Mit der Eroberung Berlins durch die Rote Armee im Frühling 1945 wurden viele deutsche Frauen vergewaltigt. Das ist auch Thema des Filmes "Anonyma - eine Frau in Berlin", der nun in die Kinos kommt. Nach Ansicht des Militärhistorikers Manfred Messerschmidt ist ein solches Verhalten typisch für die Verrohung infolge eines Krieges. In der DDR sei dieses Verhalten tabuisiert worden, da die Rote Armee als der große Befreier galt. Aber auch in der Bundesrepublik hätten sich aufgrund der schwierigen Quellenlage kaum Historiker dem Thema gewidmet.

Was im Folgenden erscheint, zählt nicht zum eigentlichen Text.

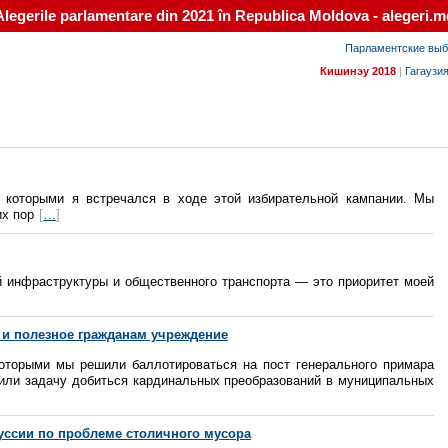
Alegerile parlamentare din 2021 în Republica Moldova - alegeri.m
Парламентские выб
Кишинэу 2018
|
Гагаузи
 которыми я встречался в ходе этой избирательной кампании. Мы
их пор
[
…
]
й инфраструктуры и общественного транспорта — это приоритет моей
 и полезное гражданам учреждение
которыми мы решили баллотироваться на пост генерального примара
или задачу добиться кардинальных преобразований в муниципальных
ссии по проблеме столичного мусора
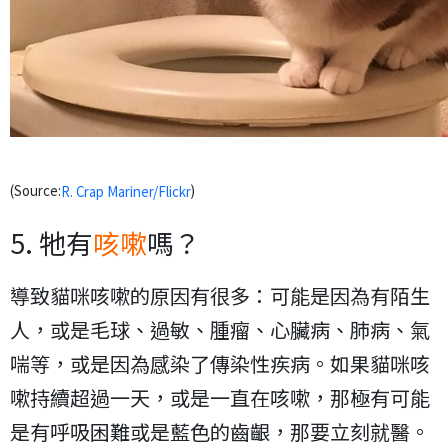
(Source:
)
R. Crap Mariner/Flickr
5. 牠有
咳嗽
嗎？
導致貓咪咳嗽的原因有很多：可能是因為有陌生
人，或是毛球、過敏、腫瘤、心臟病、肺病、氣
喘等，或是因為感染了傳染性疾病。如果貓咪咳
嗽持續超過一天，或是一直在咳嗽，那極有可能
是有呼吸困難或是藍色的齒齦，那要立刻就醫。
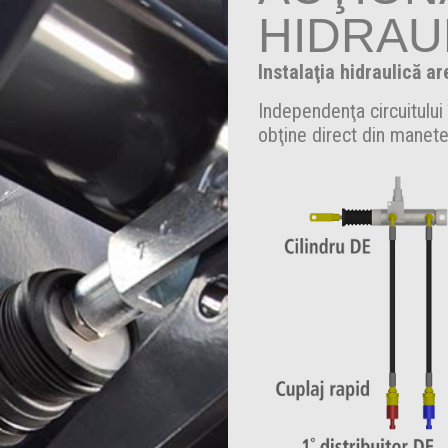
HIDRAU
Instalaţia hidraulică ar
Independenţa circuitului
obţine direct din manete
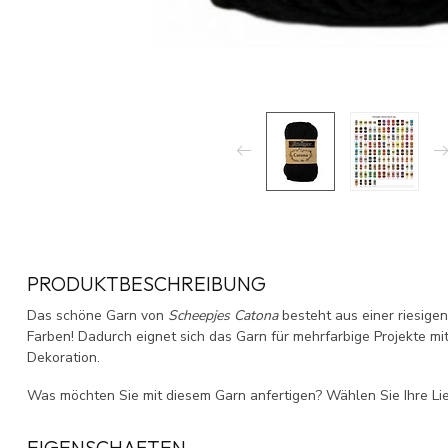
PRODUKTBESCHREIBUNG
Das schöne Garn von
Scheepjes Catona
besteht aus einer riesigen
Farben! Dadurch eignet sich das Garn für mehrfarbige Projekte m
Dekoration.
Was möchten Sie mit diesem Garn anfertigen? Wählen Sie Ihre Li
EIGENSCHAFTEN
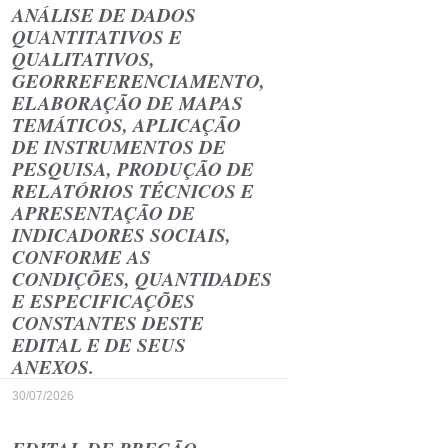
ANÁLISE DE DADOS
QUANTITATIVOS E
QUALITATIVOS,
GEORREFERENCIAMENTO,
ELABORAÇÃO DE MAPAS
TEMÁTICOS, APLICAÇÃO
DE INSTRUMENTOS DE
PESQUISA, PRODUÇÃO DE
RELATÓRIOS TÉCNICOS E
APRESENTAÇÃO DE
INDICADORES SOCIAIS,
CONFORME AS
CONDIÇÕES, QUANTIDADES
E ESPECIFICAÇÕES
CONSTANTES DESTE
EDITAL E DE SEUS
ANEXOS.
30/07/2026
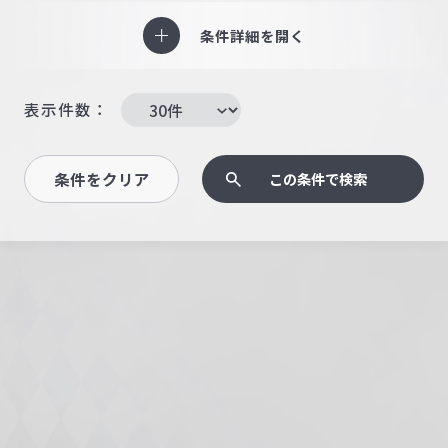
条件詳細を開く
表示件数：
条件をクリア
この条件で検索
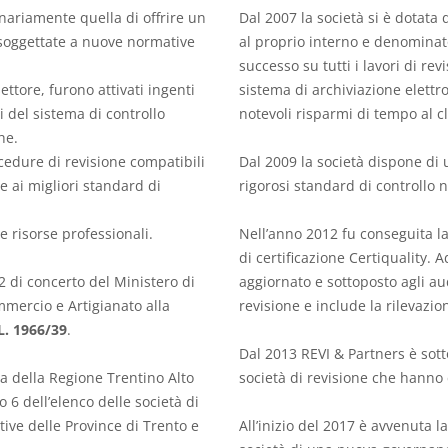
inariamente quella di offrire un
Dal 2007 la società si è dotata
ssoggettate a nuove normative
al proprio interno e denominato
successo su tutti i lavori di rev
ettore, furono attivati ingenti
sistema di archiviazione elettr
i del sistema di controllo
notevoli risparmi di tempo al cl
he.
cedure di revisione compatibili
Dal 2009 la società dispone di
ne ai migliori standard di
rigorosi standard di controllo ne
e risorse professionali.
Nell’anno 2012 fu conseguita la
di certificazione Certiquality. 
2 di concerto del Ministero di
aggiornato e sottoposto agli aud
ommercio e Artigianato alla
revisione e include la rilevazi
 L. 1966/39
.
Dal 2013 REVI & Partners è sott
ta della Regione Trentino Alto
società di revisione che hanno cl
o 6 dell’elenco delle società di
tive delle Province di Trento e
All’inizio del 2017 è avvenuta l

Manfred Messerschmidt im Gespräch mit Friedbert Meurer |
    Meurer: Im Chaos des untergehenden Berlin im Mai 1945 müssen sich unvorstellbare Szenen abgespielt haben. Die Stadt war ausgebombt, zerstört. Direkt nach der Einnahme Berlins durch die Rote Armee wütete eine Soldateska auf brutale Weise. Mehr als 100.000 deutsche Frauen sollen damals in den Wochen und Monaten von russischen Soldaten vergewaltigt worden sein. Das ist ein grausames und bislang eher verschwiegenes Kapitel der deutschen Geschichte. Heute kommt ein Film in die Kinos, der die Ereignisse nacherzählen will. "Anonyma" heißt er und er geht auch der Frage nach, warum die Russen damals so gnadenlos waren. "Anonyma - eine Frau in Berlin" basiert auf dem Tagebuchroman eines anonymen deutschen Opfers von damals.
    In Freiburg bin ich jetzt verbunden mit dem Militärhistoriker Manfred Messerschmidt. Guten Morgen, Herr Messerschmidt.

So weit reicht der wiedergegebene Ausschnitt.